Intention #3: Write Often
Discipline. I’m not a fan. And yet discipline is a crucial aspect of my third intention: write often.
I doubt anyone would describe me as a disciplined person.
For the twelve years I studied piano, I never practiced on a consistent schedule. Scales? Pass. Instead, I crammed the few days before a recital or competition with hours of ruthless practice.
I’ve never really had a “daily quiet time.” During my freshman year of college, my routine looked like this: leave Spanish class, buy a Coke and a muffin, head back to my dorm room, listen to an Elizabeth Elliot message, read the Bible for seven minutes, journaled for seven minutes, and pray for seven minutes. But when my schedule changed, so did my quiet time rhythms.
Discipline Brings Freedom
Older and wiser, I now know that discipline can bring freedom. The jazz pianist who practiced the scales, the cadences, and the rhythms can improvise with ease. The person who read the Bible and prayed consistently knows God deeper and reflects his character effortlessly.
Discipline begins at a young age. Our parents and caretakers discipline us to train our character. Our teachers discipline us to train our hands to write and our brains to spell and add.

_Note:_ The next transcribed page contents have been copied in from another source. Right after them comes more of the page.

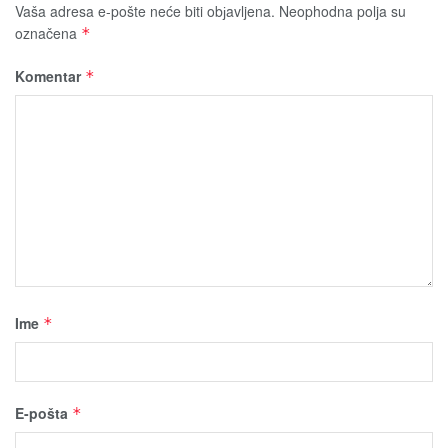
Vaša adresa e-pošte neće biti obјavljena.
Neophodna polja su
označena
*
Komentar
*
Ime
*
E-pošta
*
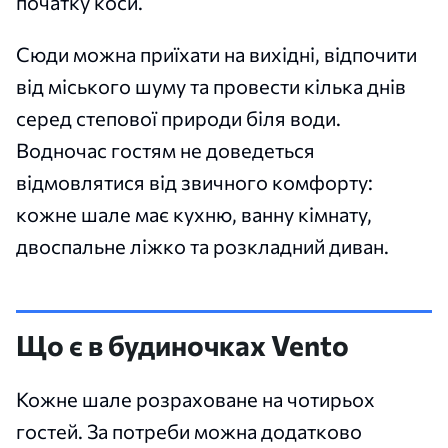
початку коси.
Сюди можна приїхати на вихідні, відпочити
від міського шуму та провести кілька днів
серед степової природи біля води.
Водночас гостям не доведеться
відмовлятися від звичного комфорту:
кожне шале має кухню, ванну кімнату,
двоспальне ліжко та розкладний диван.
Що є в будиночках Vento
Кожне шале розраховане на чотирьох
гостей. За потреби можна додатково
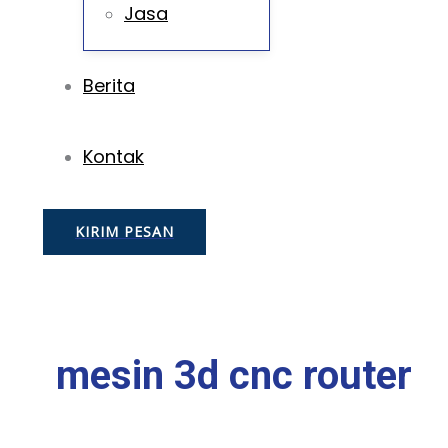
Jasa
Berita
Kontak
KIRIM PESAN
mesin 3d cnc router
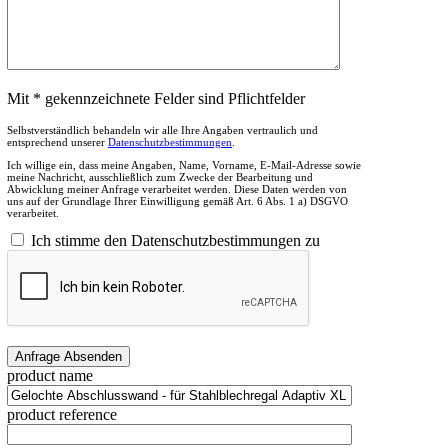
Mit * gekennzeichnete Felder sind Pflichtfelder
Selbstverständlich behandeln wir alle Ihre Angaben vertraulich und
entsprechend unserer
Datenschutzbestimmungen
.
Ich willige ein, dass meine Angaben, Name, Vorname, E-Mail-Adresse sowie
meine Nachricht, ausschließlich zum Zwecke der Bearbeitung und
Abwicklung meiner Anfrage verarbeitet werden. Diese Daten werden von
uns auf der Grundlage Ihrer Einwilligung gemäß Art. 6 Abs. 1 a) DSGVO
verarbeitet.
Ich stimme den Datenschutzbestimmungen zu
product name
product reference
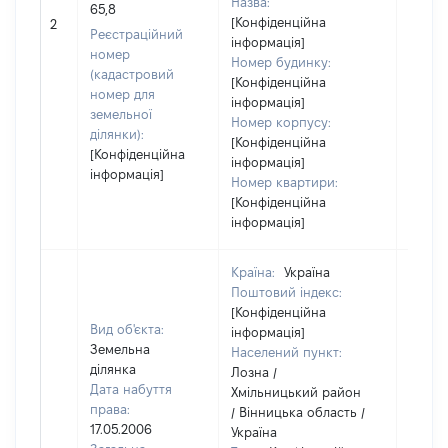
Назва:
65,8
[Конфіденційна
5688
2
Реєстраційний
інформація]
номер
Номер будинку:
(кадастровий
[Конфіденційна
номер для
інформація]
земельної
Номер корпусу:
ділянки):
[Конфіденційна
[Конфіденційна
інформація]
інформація]
Номер квартири:
[Конфіденційна
інформація]
Країна:
Україна
Поштовий індекс:
[Конфіденційна
Вид об'єкта:
інформація]
Земельна
Населений пункт:
ділянка
Лозна /
Дата набуття
Хмільницький район
права:
/ Вінницька область /
17.05.2006
Україна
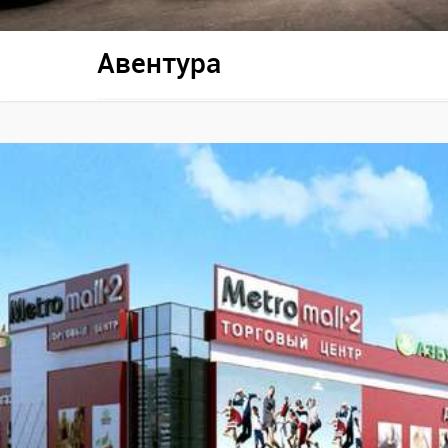
Авентура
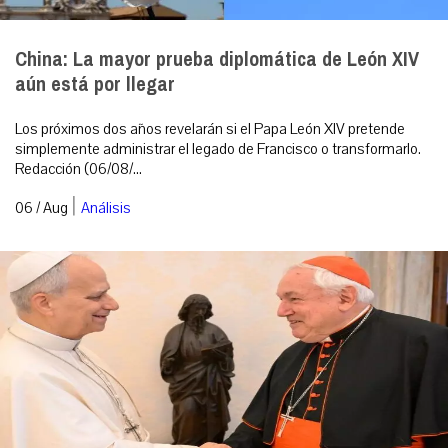
China: La mayor prueba diplomática de León XIV
aún está por llegar
Los próximos dos años revelarán si el Papa León XIV pretende
simplemente administrar el legado de Francisco o transformarlo.
Redacción (06/08/...
|
06 / Aug
Análisis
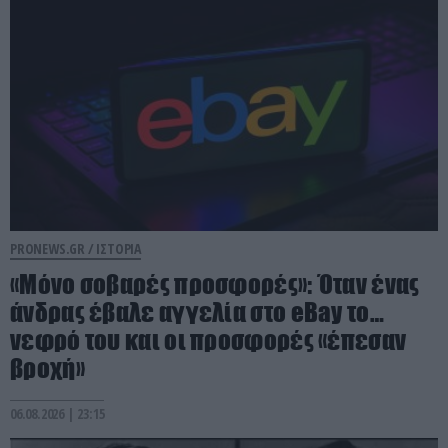
PRONEWS.GR /
ΙΣΤΟΡΙΑ
«Μόνο σοβαρές προσφορές»: Όταν ένας
άνδρας έβαλε αγγελία στο eBay το…
νεφρό του και οι προσφορές «έπεσαν
βροχή»
06.08.2026 | 23:15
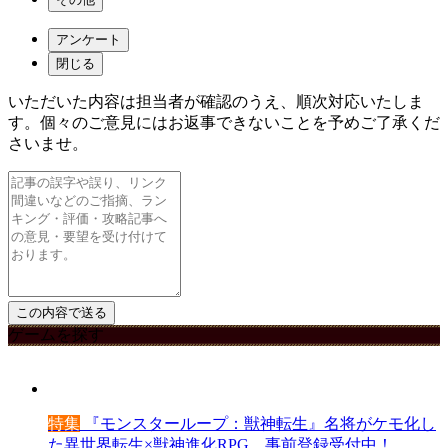
アンケート
閉じる
いただいた内容は担当者が確認のうえ、順次対応いたしま
す。個々のご意見にはお返事できないことを予めご了承くだ
さいませ。
ゲームを探す
特集
『モンスターループ：獣神転生』名将がケモ化し
た異世界転生×獣神進化RPG。事前登録受付中！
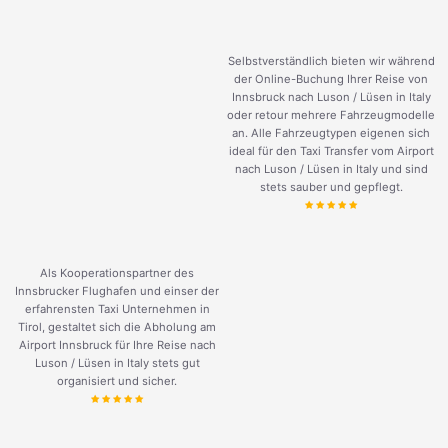
Selbstverständlich bieten wir während
der Online-Buchung Ihrer Reise von
Innsbruck nach Luson / Lüsen in Italy
oder retour mehrere Fahrzeugmodelle
an. Alle Fahrzeugtypen eigenen sich
ideal für den Taxi Transfer vom Airport
nach Luson / Lüsen in Italy und sind
stets sauber und gepflegt.
Als Kooperationspartner des
Innsbrucker Flughafen und einser der
erfahrensten Taxi Unternehmen in
Tirol, gestaltet sich die Abholung am
Airport Innsbruck für Ihre Reise nach
Luson / Lüsen in Italy stets gut
organisiert und sicher.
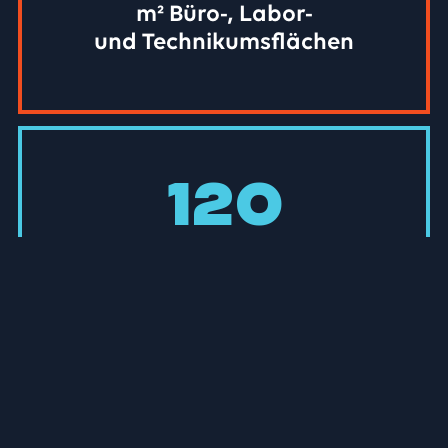
m² Büro-, Labor-
und Technikumsflächen
120
technologieorientierte
Unternehmen aus
40 Branchen vor Ort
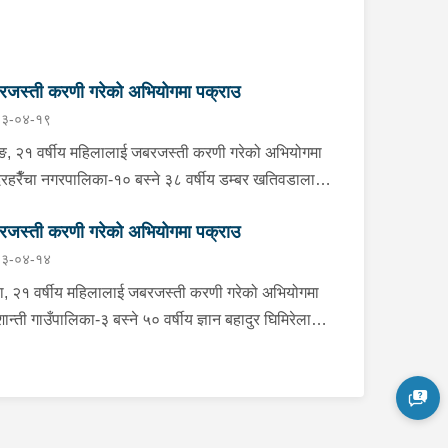
जस्ती करणी गरेको अभियोगमा पक्राउ
३-०४-१९
ङ, २१ वर्षीय महिलालाई जबरजस्ती करणी गरेको अभियोगमा
्दरहरैँचा नगरपालिका-१० बस्ने ३८ वर्षीय डम्बर खतिवडालाई
बार प्रहरीले पक्राउ गरेको छ ।डम्बरले ती महिलालाई
जस्ती करणी गरेको अभियोगमा पक्राउ
जस्ती करणी गरेको भन्ने उजुरीको आधारमा इलाका प्रहरी
३-०४-१४
्यालय बेलबारीबाट खटिएको प्रहरीले उनलाई पक्राउ गरेको
। साथै प्रहरीले उक्त घटनामा संलग्न अन्य २ जनालाई
ा, २१ वर्षीय महिलालाई जबरजस्ती करणी गरेको अभियोगमा
न्त्रणमा लिएको छ । यस सम्बन्धमा प्रहरीले आवश्यक
धशान्ती गाउँपालिका-३ बस्ने ५० वर्षीय ज्ञान बहादुर घिमिरेलाई
सन्धान गरिरहेको छ ।
बार दिउँसो प्रहरीले पक्राउ गरेको छ ।ज्ञान बहादुरले ती
लालाई जबरजस्ती करणी गरेको भन्ने उजुरीको आधारमा
का प्रहरी कार्यालय बुधबारेबाट खटिएको प्रहरीले उनलाई
राउ गरेको हो ।यस सम्बन्धमा प्रहरीले आवश्यक अनुसन्धान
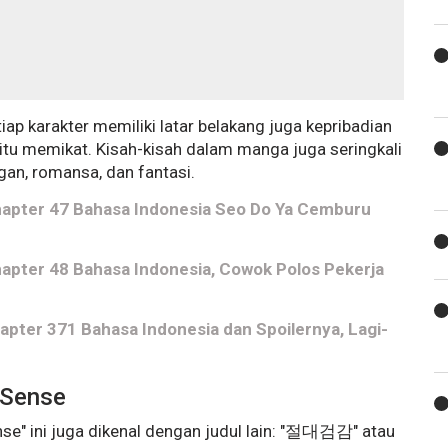
ap karakter memiliki latar belakang juga kepribadian
itu memikat. Kisah-kisah dalam manga juga seringkali
an, romansa, dan fantasi.
hapter 47 Bahasa Indonesia Seo Do Ya Cemburu
apter 48 Bahasa Indonesia, Cowok Polos Pekerja
apter 371 Bahasa Indonesia dan Spoilernya, Lagi-
 Sense
se" ini juga dikenal dengan judul lain: "절대검감" atau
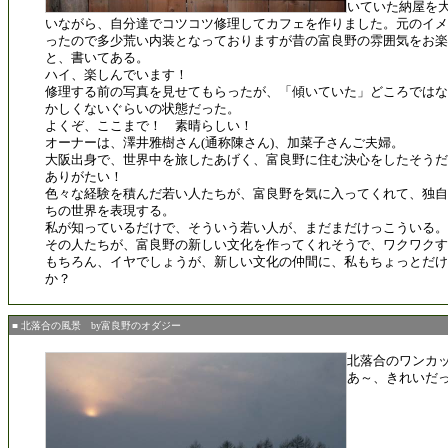
いていた納屋を
いながら、自分達でコツコツ修理してカフェを作りました。元のイメ
ったので多少荒い内装となっておりますが昔の富良野の雰囲気をお
と、書いてある。
ハイ、楽しんでいます！
修理する前の写真を見せてもらったが、「傾いていた」どころではな
かしくないぐらいの状態だった。
よくぞ、ここまで！ 素晴らしい！
オーナーは、澤井雅樹さん(通称陳さん)、加菜子さんご夫婦。
大阪出身で、世界中を旅したあげく、富良野に住む決心をしたそうだ
ありがたい！
色々な経験を積んだ若い人たちが、富良野を気に入ってくれて、独自
ちの世界を表現する。
私が知っているだけで、そういう若い人が、まだまだけっこういる。
その人たちが、富良野の新しい文化を作ってくれそうで、ワクワクす
もちろん、イヤでしょうが、新しい文化の仲間に、私もちょっとだ
か？
■ 北落合の風景 by富良野のオダジー
北落合のワンカ
あ～、きれいだ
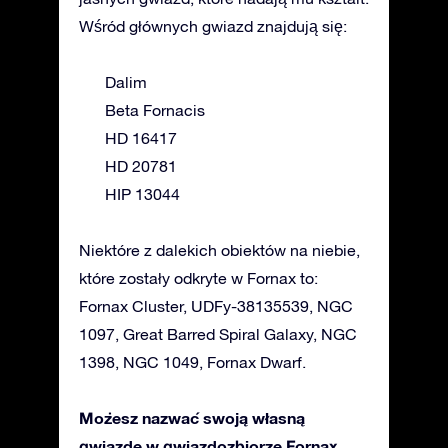
Wśród głównych gwiazd znajdują się:
Dalim
Beta Fornacis
HD 16417
HD 20781
HIP 13044
Niektóre z dalekich obiektów na niebie,
które zostały odkryte w Fornax to:
Fornax Cluster, UDFy-38135539, NGC
1097, Great Barred Spiral Galaxy, NGC
1398, NGC 1049, Fornax Dwarf.
Możesz nazwać swoją własną
gwiazdę w gwiazdozbiorze Fornax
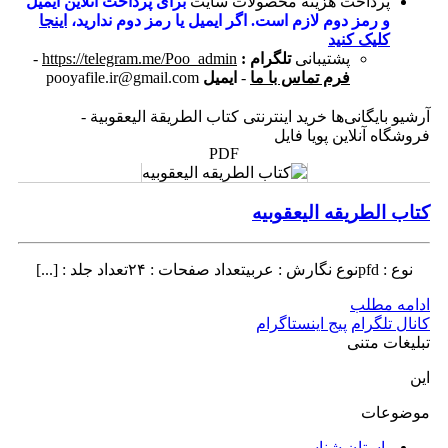
پرداخت هزینه محصولات سایت
برای پرداخت آنلاین ایمیل
و رمز دوم لازم است. اگر ایمیل یا رمز دوم ندارید،
اینجا
کلیک کنید
پشتیبانی
تلگرام :
https://telegram.me/Poo_admin
-
فرم تماس با ما
-
ایمیل
pooyafile.ir@gmail.com
آرشیو بایگانی‌ها خرید اینترنتی کتاب الطریقة الیعقوبیة -
فروشگاه آنلاین پویا فایل
PDF
کتاب الطریقه الیعقوبیه
نوع : pfdنوع نگارش : عربیتعداد صفحات : ۲۴تعداد جلد : [...]
ادامه مطلب
کانال تلگرام
پیج اینستاگرام
تبلیغات متنی
این
موضوعات
باستان شناسی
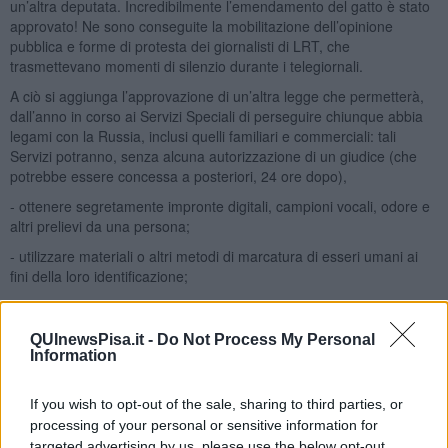
un’altra deputata. Incredibilmente l’emendamento del gatto è stato
approvato! Ne sono conseguite la mobilitazione dell’opinione
pubblica e forme di protesta dei giornalisti di LRT, che
trasmettevano momenti di silenzio durante i telegiornali.
A ciò si aggiunga l’approvazione di un’altra legge che permetterà,
dall’anno in corso ai Servizi Speciali di perseguire chiunque abbia
legami con la Russia, inclusi quelli familiari e commerciali: tali
Servizi potranno, senza alcuna autorizzazione di un giudice (che
potrebbe essere concessa a posteriori, 24 ore dopo),
- ottenere segretamente impronte digitali, campioni vocali, odore e
altri prelievi da una persona;
- utilizzare materiali o altri metodi di marcatura di esseri umani ai
fini della loro identificazione;
- acquisire equipaggiamento speciale, esplosivi e materiali esplosivi
oltre alle armi d’ordinanza.
QUInewsPisa.it -
Do Not Process My Personal
Ciò conferma che lo stato di guerra cronico logora … e non solo
Information
l’economia!
If you wish to opt-out of the sale, sharing to third parties, or
Analizzerò la prossima volta altre forme di
Panopticon digitale
.
processing of your personal or sensitive information for
Adolfo Santoro
targeted advertising by us, please use the below opt-out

In many ways, discipline makes some practices and habits second-nature so that we have freedom for other endeavors—freedom to turn words into poems, numbers into lunar orbits, and notes into smooth sax solos. In other words, discipline pays off in the long-run.
I write often because I hope that the discipline will pay off. Perhaps the Perhaps it will pay off in a book deal, or a life changed by something I write. Perhaps the payoff will be smaller—better word choice, stronger verbs, or less clutter.
Discipline is Stewardship
Why writing though? Why not concentrate my efforts on being disciplined at something else? Why not running or playing the guitar or cooking the perfect white sauce? I chose writing because I felt called to write more.
I didn’t discover this calling at the end of 2017; rather it had been bubbling up to the surface every now-and-then for years. Don’t get me wrong. I had been writing. Writing had been part of my curriculum development, consulting, and teaching work, but I approached writing as a tool to use rather than a gift to steward.
Thinking about writing as a gift to steward means I need to invest in it—I need to commit time, energy, and resources to develop my writing. Here are a few of the investments I’ve made already in 2018:
- Started reading and applying concepts from On Writing Well
- Attended a writing conference
- Put my writing “out there” on my blog and in other publications
- Practiced storytelling through #StoryTweeting
- Bought new software, apps, and tech tools to increase my productivity
We invest because we hope for a return. Again, we’re back to the idea that discipline can pay off. But when?
Honestly, I have not seen much payoff yet. It’s only May. I bet, however, that the payoff will come. When I write often, I relentlessly push the flywheel, hoping for a breakthrough.
Discipline Leads to Development
When I think about giftedness, I think about all of the inventories and lists created to help us identify our gifts. Few, however, direct us in ways to develop our gifts. (StrengthsFinder 2.0 is one exception.) Our gifts need nurture and care so that they can grow. We need to learn how to use them well so that God can use our gifts for the benefit of others.
What are some of your gifts? What have others affirmed in you? When have they noticed aptitude and potential? Do you treat those gifts more like a tool to use than a gift to steward? What might happen if you applied a little bit of discipline and development to that area of giftedness?